Babu Gogineni, a well-known rationalist and humanist, notes that videos brazenly promoting superstitious beliefs, while denigrating science, can have grave implications. A year ago in Madanapalle, Alekhya (27) and Sai Divya (22) were bludgeoned to death, allegedly by their parents Padmaja and Purushottam Naidu as part of a ritual. The parents told police that they believed their dead daughters would be brought back to life. And last week, three members of a family, including a seven-year-old girl, were found dead in Hyderabad in what is suspected to be part of an occult ritual. The 2018 deaths of 11 members of a family — 10 by mass suicide and one by strangulation — in Delhi’s Burari were also believed to be connected to occult practices and superstitions.

“A glance at the comments section under the videos shows hundreds of people expressing their agreement and faith in the ideas of rebirth, life after birth and even coming back to life after death.
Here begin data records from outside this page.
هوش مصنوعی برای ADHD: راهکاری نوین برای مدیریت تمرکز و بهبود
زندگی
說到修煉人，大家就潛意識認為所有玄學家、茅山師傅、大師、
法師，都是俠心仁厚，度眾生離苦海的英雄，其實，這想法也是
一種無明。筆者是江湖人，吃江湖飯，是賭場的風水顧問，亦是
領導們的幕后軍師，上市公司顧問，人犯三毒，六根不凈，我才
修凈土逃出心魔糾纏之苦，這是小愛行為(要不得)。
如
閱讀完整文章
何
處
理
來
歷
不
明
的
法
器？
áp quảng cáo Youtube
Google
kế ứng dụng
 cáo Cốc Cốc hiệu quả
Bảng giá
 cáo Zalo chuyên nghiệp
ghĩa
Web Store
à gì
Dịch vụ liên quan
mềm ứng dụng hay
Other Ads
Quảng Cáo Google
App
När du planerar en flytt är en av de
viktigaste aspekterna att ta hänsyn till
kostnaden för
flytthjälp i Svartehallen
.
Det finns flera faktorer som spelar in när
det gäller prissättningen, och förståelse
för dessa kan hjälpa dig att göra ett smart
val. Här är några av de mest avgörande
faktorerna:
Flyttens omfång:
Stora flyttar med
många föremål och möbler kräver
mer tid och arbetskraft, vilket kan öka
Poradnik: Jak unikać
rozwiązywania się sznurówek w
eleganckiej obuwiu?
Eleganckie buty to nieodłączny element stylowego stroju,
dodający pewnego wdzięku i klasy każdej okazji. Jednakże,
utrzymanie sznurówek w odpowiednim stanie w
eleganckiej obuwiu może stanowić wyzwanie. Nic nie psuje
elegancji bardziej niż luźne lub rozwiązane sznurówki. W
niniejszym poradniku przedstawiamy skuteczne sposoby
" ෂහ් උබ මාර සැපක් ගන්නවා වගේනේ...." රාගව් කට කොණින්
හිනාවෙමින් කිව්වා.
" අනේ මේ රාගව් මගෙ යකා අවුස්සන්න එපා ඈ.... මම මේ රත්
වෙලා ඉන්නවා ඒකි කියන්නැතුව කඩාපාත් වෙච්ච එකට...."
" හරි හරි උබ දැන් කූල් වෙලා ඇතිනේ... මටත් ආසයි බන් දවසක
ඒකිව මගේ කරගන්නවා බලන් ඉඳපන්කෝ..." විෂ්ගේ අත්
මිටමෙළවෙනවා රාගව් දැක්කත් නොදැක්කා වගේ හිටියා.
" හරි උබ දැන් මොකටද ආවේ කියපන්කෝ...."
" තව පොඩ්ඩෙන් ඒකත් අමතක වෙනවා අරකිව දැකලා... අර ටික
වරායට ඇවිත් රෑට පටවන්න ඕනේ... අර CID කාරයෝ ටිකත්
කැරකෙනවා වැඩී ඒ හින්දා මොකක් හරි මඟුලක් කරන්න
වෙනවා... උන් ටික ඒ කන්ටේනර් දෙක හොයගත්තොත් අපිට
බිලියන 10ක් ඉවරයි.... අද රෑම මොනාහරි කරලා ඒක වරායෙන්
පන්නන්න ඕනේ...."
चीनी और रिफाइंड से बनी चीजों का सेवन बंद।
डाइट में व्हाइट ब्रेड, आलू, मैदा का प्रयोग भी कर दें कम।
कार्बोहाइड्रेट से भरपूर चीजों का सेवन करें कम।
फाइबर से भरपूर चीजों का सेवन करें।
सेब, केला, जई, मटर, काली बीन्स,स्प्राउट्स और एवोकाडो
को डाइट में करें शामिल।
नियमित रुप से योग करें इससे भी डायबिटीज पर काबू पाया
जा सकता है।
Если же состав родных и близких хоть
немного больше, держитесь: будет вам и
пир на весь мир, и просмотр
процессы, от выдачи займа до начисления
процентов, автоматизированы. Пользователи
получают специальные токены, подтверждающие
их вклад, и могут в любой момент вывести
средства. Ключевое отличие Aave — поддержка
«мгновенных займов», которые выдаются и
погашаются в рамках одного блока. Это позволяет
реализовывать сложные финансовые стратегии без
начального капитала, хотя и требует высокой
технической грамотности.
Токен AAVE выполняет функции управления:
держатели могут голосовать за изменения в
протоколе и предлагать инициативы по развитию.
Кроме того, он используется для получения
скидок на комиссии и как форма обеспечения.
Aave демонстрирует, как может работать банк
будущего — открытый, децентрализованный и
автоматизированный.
Don't be surprised later when something like the twin murders of two educated young women happens like in Madanapalle. The murders happened because the well-educated parents who killed their own daughters expected them to come back to life within hours,” he said.

“[These are] slickly-made videos, fronted by influencers who are no doubt rewarded well by the producers to promote ignorance. This is a dangerous thing in a society with poor literacy and steeped deep in superstition.”

A spokesperson from YouTube said “YouTube is an open platform where anyone may post videos as long as they comply with our Community Guidelines. We act quickly to remove flagged videos that are violative. Our Misinformation Policy clearly outlines certain types of misleading or deceptive content with serious risk of egregious harm that are not allowed on YouTube and certain exceptions we may apply for videos that have sufficient context. More than 20,000 people around the world, including those with Telugu language expertise, work to review and remove content that violates our policies. We also have established processes for reporting content and remove content when flagged to us by users or trusted flaggers.”

YouTube misinformation policy states that it will not allow content which can cause real-world harm, such as promoting harmful remedies or treatments, certain types of technically manipulated content, or content interfering with democratic processes.